Infrastructure Fit for the Future

Oregon is making historic once-in-a-lifetime infrastructure investments to create an equitable, resilient, and greener future.

By Governor Kate Brown

Since I became Governor of Oregon in 2015, our state has consistently ranked as one of the best in the country for infrastructure—for renewable energy usage, investments in improving public transit, creating bike and pedestrian-friendly communities, internet access and the quality of our highways, roads and bridges. 

However, due to structural racism and systemic disparities, many of our Black, Indigenous, Latino, Latina, Latinx, Asian, Pacific Islander, immigrant, refugee, Native American, Tribal and rural communities have historically been left behind when Oregon has made infrastructure investments.

Infrastructure is critical to supporting the way Oregonians live, work, travel and stay active. Our highways, ports and rail lines move people to work and goods to markets. Our bridges connect communities and states. Our regional electric transmission system is key to a clean energy future. President Biden’s bipartisan infrastructure law will allow us to make historic investments; bringing affordable broadband to communities, rebuilding our roads and bridges and building Oregon’s resilience to natural disasters. 

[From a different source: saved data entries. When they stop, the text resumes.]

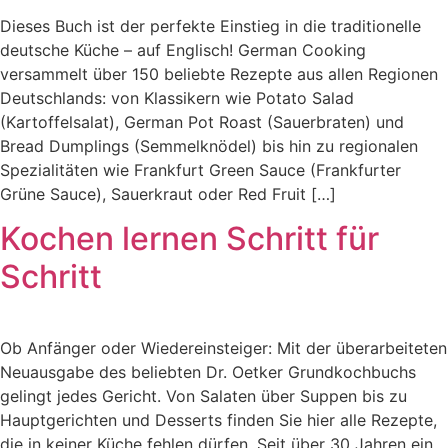
Dieses Buch ist der perfekte Einstieg in die traditionelle
deutsche Küche – auf Englisch! German Cooking
versammelt über 150 beliebte Rezepte aus allen Regionen
Deutschlands: von Klassikern wie Potato Salad
(Kartoffelsalat), German Pot Roast (Sauerbraten) und
Bread Dumplings (Semmelknödel) bis hin zu regionalen
Spezialitäten wie Frankfurt Green Sauce (Frankfurter
Grüne Sauce), Sauerkraut oder Red Fruit […]
Kochen lernen Schritt für
Schritt
Ob Anfänger oder Wiedereinsteiger: Mit der überarbeiteten
Neuausgabe des beliebten Dr. Oetker Grundkochbuchs
gelingt jedes Gericht. Von Salaten über Suppen bis zu
Hauptgerichten und Desserts finden Sie hier alle Rezepte,
die in keiner Küche fehlen dürfen. Seit über 30 Jahren ein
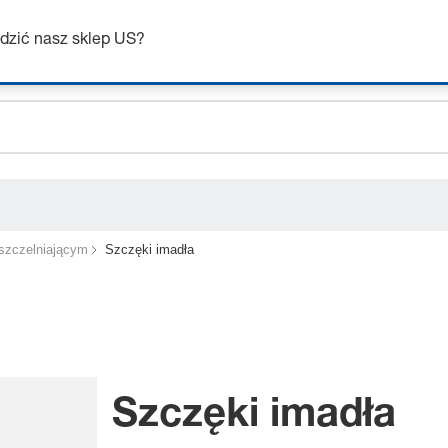
Uzyskaj do 7% zniżki – kliknij tutaj, aby dowiedzieć się więcej
dzić nasz sklep US?
ceholder.sku
ceholder.name
ceholder.category
szczelniającym
Szczęki imadła
Szczęki imadła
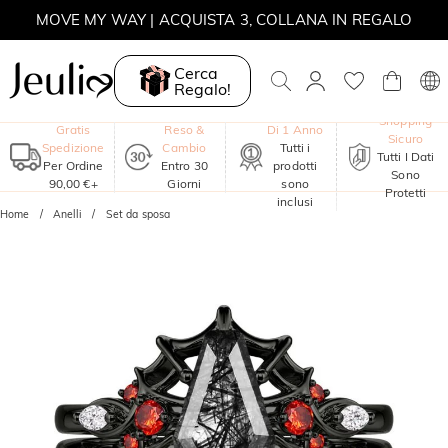
MOVE MY WAY | ACQUISTA 3, COLLANA IN REGALO
Cerca
Regalo!
Garanzia
Shopping
Gratis
Reso &
Di 1 Anno
Sicuro
Spedizione
Cambio
Tutti i
Tutti I Dati
Per Ordine
Entro 30
prodotti
Sono
90,00 €+
Giorni
sono
Protetti
inclusi
Home
Anelli
Set da sposa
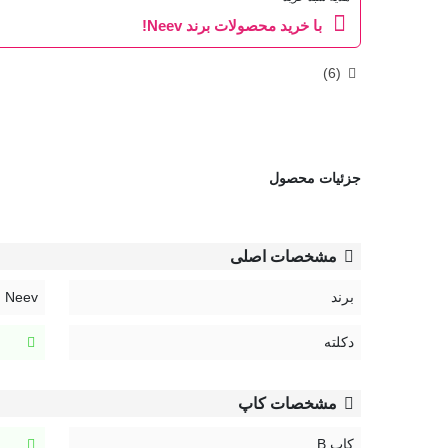
با خرید محصولات برند Neev!
)
6
(
جزئیات محصول
مشخصات اصلی
برند
Neev | نیو
دکلته
مشخصات کاپ
کاپ B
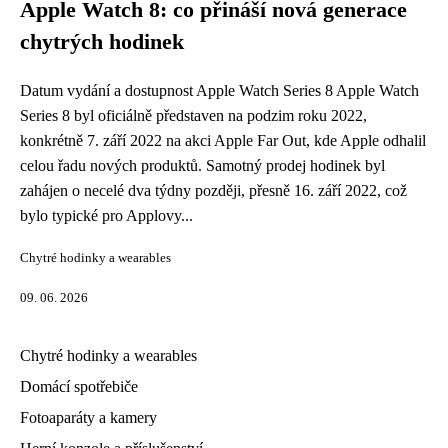
Apple Watch 8: co přináší nová generace
chytrých hodinek
Datum vydání a dostupnost Apple Watch Series 8 Apple Watch
Series 8 byl oficiálně představen na podzim roku 2022,
konkrétně 7. září 2022 na akci Apple Far Out, kde Apple odhalil
celou řadu nových produktů. Samotný prodej hodinek byl
zahájen o necelé dva týdny později, přesně 16. září 2022, což
bylo typické pro Applovy...
Chytré hodinky a wearables
09. 06. 2026
Chytré hodinky a wearables
Domácí spotřebiče
Fotoaparáty a kamery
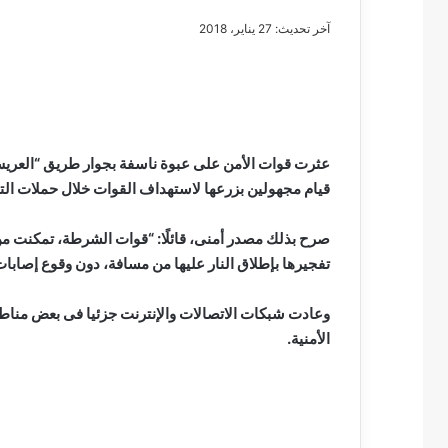
آخر تحديث: 27 يناير، 2018
مصطفى
كامل
سيف
عثرت قوات الأمن على عبوة ناسفة بجوار طريق “العري
الدين
قيام مجهولين بزرعها لاستهداف القوات خلال حملات الت
….
يكتب
صرح بذلك مصدر أمنى، قائلًا: “قوات الشرطة، تمكنت من 
مايسه
تفجيرها بإطلاق النار عليها من مسافة، دون وقوع إصابات
عطوه
مصطفى كامل سيف
كليوباترا
مايسه عطوه كليوبات
القرن
21
الأمنية.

I’m committed to ensuring Oregon makes these investments through an equity lens; lifting up our most vulnerable communities and addressing decades of historic wrongs on our communities of color. Future infrastructure investments must include equitable access throughout our state to good-paying jobs, affordable broadband, reliable public transit and other essential resources.

“I’m committed to ensuring Oregon makes these investments through an equity lens; lifting up our most vulnerable communities and addressing decades of historic wrongs on our communities of color.”

We must think beyond traditional infrastructure investments. The past two years of remote work, telehealth and online learning has shown that reliable internet connectivity is vital. The internet has become the platform on which the world works, and broadband connectivity is becoming the universal common denominator.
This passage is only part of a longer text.